The reason this works is because the Pythagorean formula can be rearranged into a log relationship between winning percentage and the ratio of runs allowed to runs scored. Once both sides are transformed, the slope of the regression becomes the estimated exponent. So instead of choosing 2 or 1.87 ahead of time, this approach lets the data estimate the exponent that best fits these teams.

Term	Estimate	Std. Error	t-stat	p-value
(Intercept)	0.004	0.033	0.108	0.915
transformed_run_ratio	1.540	0.176	8.743	0.000

The slope on transformed_run_ratio is the key number. The estimated exponent is the slope coefficient on transformed_run_ratio. It estimates how strongly the run ratio translates into winning percentage. A higher exponent would mean run differential has a stronger effect on expected winning percentage. A lower exponent means the model is a little softer and does not push teams as far toward the extremes. For this dataset, the regression gives a data-driven way to compare against the assumed exponents from the earlier questions.
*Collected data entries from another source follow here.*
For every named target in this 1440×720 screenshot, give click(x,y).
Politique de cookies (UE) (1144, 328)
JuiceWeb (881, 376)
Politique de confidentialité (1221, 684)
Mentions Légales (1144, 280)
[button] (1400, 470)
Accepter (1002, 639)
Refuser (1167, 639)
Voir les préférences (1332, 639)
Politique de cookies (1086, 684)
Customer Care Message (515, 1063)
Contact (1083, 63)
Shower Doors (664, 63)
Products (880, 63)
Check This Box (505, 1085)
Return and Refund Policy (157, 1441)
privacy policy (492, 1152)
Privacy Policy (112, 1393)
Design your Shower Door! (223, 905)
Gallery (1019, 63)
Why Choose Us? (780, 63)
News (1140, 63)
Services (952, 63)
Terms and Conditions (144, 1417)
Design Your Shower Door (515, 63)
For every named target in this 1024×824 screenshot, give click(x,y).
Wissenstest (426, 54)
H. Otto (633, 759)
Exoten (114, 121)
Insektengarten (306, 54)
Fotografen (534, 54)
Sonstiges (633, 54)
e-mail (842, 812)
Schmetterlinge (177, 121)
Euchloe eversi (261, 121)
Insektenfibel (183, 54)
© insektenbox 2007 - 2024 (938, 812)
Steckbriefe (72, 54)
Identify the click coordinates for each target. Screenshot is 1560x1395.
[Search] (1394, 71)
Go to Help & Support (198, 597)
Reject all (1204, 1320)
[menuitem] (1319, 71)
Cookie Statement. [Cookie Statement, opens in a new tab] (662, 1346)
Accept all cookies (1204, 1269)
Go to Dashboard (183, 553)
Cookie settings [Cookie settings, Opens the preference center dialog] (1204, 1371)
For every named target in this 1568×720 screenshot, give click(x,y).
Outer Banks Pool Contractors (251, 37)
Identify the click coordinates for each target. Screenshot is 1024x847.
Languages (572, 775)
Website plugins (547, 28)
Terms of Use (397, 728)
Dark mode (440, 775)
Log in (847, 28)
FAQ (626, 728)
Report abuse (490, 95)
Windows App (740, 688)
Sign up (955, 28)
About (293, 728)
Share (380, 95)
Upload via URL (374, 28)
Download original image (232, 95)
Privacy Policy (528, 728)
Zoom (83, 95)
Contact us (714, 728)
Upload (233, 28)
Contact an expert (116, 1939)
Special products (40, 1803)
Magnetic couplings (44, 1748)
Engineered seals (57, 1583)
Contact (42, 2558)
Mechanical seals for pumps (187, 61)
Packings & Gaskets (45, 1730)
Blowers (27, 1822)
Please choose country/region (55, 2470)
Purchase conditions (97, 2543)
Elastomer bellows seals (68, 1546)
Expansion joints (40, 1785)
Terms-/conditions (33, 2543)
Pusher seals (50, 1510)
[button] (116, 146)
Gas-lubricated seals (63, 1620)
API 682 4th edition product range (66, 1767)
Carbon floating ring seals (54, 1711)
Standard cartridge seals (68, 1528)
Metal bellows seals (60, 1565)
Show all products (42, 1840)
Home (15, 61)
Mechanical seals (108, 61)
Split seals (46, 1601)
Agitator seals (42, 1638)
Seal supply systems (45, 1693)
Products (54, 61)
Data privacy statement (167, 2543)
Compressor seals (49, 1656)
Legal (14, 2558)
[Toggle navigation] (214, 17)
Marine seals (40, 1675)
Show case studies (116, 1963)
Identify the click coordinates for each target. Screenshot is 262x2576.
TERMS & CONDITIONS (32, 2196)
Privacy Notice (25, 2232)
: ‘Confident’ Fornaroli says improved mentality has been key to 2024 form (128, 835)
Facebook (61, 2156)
Best Fit Exponent Regression

The positive relationship in the chart makes sense because as a team allows more runs relative to what it scores, its transformed wins value gets worse. The regression line turns that relationship into one estimated exponent.

Question 10: Reporting the Exponent and R-Squared

Estimated Exponent	R-Squared
1.540	0.732

The estimated exponent is 1.540, and the R-squared is 0.732. The estimated exponent is lower than both 2 and 1.87, which means this particular dataset prefers a softer exponent than either of the two formulas tested earlier.

The R-squared means the transformed run ratio explains about 73.2% of the variation in transformed winning percentage. That is a fairly strong result for a relatively simple model. Runs scored and runs allowed explain a lot of team performance, which is why the Pythagorean expectation works as well as it does. At the same time, it still leaves room for the parts of baseball that do not fit perfectly into one basic formula.